Can South Africa Avoid the Looming Gas Shortage and Price Hikes?
South Africa faces looming natural gas crisis, with growing supply gap could trigger energy price shocks and industrial slowdowns as early..

Quick overview
- South Africa is projected to face a significant natural gas shortage starting in 2026, despite recent offshore discoveries.
- The impending gas crisis could jeopardize around 70,000 jobs and up to 4% of the country's GDP, particularly affecting key industries.
- Declining gas output from Mozambique, which supplies over 85% of South Africa's natural gas, is a major factor contributing to the crisis.
- Urgent action and strategic planning are needed to prevent severe economic consequences and industrial disruptions.
South Africa faces looming natural gas crisis, with growing supply gap could trigger energy price shocks and industrial slowdowns as early as next year, raising alarms across economic sectors.
PASA Warns of Imminent Gas Shortfall
In a stark assessment delivered at the recent WITS Gas Symposium, the Petroleum Agency of South Africa (PASA) projected that the country could face a major natural gas shortage starting in 2026. Despite the promising offshore discoveries at Brulpadda and Luiperd made in 2019 and 2020, the agency noted that commercial production remains years away, offering no immediate relief.
PASA’s update has intensified concerns about South Africa’s growing reliance on imported gas from Mozambique, a source that is itself declining and increasingly unstable. With limited domestic infrastructure and no significant alternative sources ready to scale, the nation could find itself in a critical energy supply crunch.
Ripple Effects: Industry, Jobs, and GDP at Stake
The potential shortage poses a serious threat to South Africa’s industrial backbone. Analysts warn that without urgent mitigation strategies, the fallout could result in the loss of up to 70,000 jobs and wipe out as much as 4% of the country’s GDP.
Industries such as petrochemicals, metals, and large-scale manufacturing, which are highly dependent on natural gas, face the greatest risk. These sectors collectively contribute between R300 billion and R500 billion annually to economic output and are considered essential for employment and export competitiveness.
Without fast-tracked investment in infrastructure, storage, or alternative fuels, the gas crunch could trigger a cascade of disruptions, including rising electricity and production costs, reduced industrial output, and slowed economic growth.
Mozambique Supply Under Pressure
The root of the crisis lies in the declining gas output from Mozambique’s Pande and Temane fields, which currently supply over 85% of South Africa’s natural gas via an 850km pipeline.

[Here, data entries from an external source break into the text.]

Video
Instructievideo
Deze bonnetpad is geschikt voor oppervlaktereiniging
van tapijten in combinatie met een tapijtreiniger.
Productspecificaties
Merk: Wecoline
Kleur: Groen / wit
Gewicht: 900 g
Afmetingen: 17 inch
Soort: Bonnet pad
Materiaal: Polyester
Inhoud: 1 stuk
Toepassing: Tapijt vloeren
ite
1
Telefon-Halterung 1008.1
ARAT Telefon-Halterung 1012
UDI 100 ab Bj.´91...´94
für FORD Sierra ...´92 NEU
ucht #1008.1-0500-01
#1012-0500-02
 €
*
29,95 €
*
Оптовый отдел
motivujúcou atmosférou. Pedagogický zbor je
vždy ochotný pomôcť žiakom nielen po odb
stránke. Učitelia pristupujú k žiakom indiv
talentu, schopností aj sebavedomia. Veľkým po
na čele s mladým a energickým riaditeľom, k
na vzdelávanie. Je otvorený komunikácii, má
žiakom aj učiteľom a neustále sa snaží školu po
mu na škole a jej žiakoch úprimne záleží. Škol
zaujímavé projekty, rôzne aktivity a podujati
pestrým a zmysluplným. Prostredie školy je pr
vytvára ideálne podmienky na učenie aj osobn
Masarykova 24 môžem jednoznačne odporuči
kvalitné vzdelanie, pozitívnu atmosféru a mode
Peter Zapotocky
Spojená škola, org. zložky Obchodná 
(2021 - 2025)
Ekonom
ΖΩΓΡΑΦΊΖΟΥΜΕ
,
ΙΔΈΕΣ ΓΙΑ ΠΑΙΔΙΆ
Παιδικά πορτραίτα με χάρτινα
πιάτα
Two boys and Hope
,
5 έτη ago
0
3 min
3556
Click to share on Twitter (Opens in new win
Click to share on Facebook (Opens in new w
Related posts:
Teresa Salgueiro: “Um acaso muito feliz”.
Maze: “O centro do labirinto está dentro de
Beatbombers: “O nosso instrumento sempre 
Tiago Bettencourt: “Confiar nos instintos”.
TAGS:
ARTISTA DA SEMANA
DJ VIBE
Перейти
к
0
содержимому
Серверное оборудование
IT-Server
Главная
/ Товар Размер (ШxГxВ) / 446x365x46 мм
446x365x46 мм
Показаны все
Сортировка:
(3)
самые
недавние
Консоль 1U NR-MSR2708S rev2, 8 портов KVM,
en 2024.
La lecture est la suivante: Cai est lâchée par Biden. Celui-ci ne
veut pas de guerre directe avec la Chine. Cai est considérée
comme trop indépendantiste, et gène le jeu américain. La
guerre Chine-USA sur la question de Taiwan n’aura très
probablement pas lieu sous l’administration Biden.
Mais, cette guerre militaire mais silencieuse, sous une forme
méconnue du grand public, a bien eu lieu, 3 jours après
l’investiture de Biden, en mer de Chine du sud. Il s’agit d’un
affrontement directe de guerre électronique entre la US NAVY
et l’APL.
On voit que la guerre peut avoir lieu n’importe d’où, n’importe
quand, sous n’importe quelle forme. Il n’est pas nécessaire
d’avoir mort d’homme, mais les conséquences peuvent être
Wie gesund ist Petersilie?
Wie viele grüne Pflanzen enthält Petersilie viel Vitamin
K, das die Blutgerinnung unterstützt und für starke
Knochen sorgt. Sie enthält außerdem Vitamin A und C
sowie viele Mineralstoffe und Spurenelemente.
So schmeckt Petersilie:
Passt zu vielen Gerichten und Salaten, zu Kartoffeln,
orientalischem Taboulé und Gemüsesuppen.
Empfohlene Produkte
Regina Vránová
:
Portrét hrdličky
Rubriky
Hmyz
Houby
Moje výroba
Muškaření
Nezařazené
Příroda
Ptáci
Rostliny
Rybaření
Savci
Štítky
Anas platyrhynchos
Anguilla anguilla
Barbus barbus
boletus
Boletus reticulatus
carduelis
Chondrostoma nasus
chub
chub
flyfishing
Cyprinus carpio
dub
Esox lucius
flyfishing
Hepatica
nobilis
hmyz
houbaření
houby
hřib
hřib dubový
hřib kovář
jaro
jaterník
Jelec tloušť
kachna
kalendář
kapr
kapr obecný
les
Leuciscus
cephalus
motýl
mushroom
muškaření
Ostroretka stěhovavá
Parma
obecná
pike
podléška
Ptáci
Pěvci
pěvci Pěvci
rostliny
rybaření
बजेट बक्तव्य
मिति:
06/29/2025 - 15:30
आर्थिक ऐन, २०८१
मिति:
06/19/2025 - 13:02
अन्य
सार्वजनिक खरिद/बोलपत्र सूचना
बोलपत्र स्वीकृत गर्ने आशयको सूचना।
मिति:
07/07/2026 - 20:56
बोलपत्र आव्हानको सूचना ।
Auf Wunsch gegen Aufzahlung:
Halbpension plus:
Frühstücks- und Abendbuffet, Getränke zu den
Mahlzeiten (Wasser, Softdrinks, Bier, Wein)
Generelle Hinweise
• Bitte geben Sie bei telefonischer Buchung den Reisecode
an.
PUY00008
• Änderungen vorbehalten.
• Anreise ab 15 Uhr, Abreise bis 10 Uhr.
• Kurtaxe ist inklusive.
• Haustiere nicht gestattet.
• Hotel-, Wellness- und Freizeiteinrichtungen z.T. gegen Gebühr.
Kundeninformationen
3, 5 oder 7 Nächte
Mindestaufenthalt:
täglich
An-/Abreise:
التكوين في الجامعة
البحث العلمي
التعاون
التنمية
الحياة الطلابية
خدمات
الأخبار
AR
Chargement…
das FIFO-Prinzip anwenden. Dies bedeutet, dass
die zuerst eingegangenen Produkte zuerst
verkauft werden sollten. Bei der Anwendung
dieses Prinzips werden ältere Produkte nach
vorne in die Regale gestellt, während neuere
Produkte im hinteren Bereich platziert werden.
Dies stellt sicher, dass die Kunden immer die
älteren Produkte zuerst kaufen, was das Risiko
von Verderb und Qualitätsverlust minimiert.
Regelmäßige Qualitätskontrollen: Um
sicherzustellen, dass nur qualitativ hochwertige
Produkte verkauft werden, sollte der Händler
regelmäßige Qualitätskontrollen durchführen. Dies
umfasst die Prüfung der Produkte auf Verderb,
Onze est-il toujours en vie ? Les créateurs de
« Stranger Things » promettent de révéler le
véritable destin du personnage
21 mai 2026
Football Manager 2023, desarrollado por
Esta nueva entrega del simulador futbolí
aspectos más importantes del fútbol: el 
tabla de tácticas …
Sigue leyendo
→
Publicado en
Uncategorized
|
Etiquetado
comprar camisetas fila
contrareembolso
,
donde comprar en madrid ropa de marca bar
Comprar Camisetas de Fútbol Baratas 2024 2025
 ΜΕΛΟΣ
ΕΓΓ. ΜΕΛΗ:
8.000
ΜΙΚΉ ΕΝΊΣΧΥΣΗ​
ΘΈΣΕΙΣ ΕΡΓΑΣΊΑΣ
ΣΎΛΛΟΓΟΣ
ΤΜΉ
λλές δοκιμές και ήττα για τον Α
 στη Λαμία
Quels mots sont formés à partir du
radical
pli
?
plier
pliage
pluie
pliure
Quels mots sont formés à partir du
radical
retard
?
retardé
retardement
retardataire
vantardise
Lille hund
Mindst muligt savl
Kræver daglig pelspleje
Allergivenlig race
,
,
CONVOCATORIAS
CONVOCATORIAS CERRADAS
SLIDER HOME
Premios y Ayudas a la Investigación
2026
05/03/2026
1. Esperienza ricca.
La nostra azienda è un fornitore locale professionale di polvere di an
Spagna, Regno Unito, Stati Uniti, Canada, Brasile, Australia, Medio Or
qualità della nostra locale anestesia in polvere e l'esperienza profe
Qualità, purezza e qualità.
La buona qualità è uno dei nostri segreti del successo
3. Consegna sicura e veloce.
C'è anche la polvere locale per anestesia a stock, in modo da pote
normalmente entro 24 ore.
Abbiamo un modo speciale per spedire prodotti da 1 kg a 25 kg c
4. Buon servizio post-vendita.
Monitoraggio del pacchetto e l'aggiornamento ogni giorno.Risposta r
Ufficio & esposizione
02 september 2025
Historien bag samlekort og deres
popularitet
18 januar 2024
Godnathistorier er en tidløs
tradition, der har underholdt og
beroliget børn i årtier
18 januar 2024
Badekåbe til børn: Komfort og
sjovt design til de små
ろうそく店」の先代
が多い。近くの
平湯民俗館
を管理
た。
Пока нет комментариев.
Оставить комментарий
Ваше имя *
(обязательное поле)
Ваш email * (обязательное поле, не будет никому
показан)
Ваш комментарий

These reserves are expected to see sharp declines between 2026 and 2028, threatening what experts are calling a “gas cliff”—a sudden and steep drop in gas availability that could have catastrophic consequences for the industrial sector.
A Call for Urgent Action
Energy and Electricity Minister Kgosientsho Ramokgopa has warned that South Africa stands on the edge of a “gas cliff,” emphasizing that the risk is imminent but not inevitable. “We have the institutional memory, the analytical tools, and the public-private platforms to act,” he said, calling for urgent and coordinated efforts to avert a full-blown energy crisis.
Offshore Discoveries: A Delayed Solution
The Brulpadda and Luiperd discoveries offshore hold long-term promise, but according to PASA, they are not yet ready for commercial development. With sufficient investment and effort, they could eventually offer relief. However, in the short term, these resources do not offset the pressing decline in current supply.
Conclusion: Time for Strategic Planning
South Africa’s gas supply challenge is not merely an energy issue—it is a national economic threat. The need for decisive planning, accelerated infrastructure investment, and regional energy collaboration has never been more urgent. Without immediate action, the country may soon face industrial disruptions, job losses, and slowed economic growth.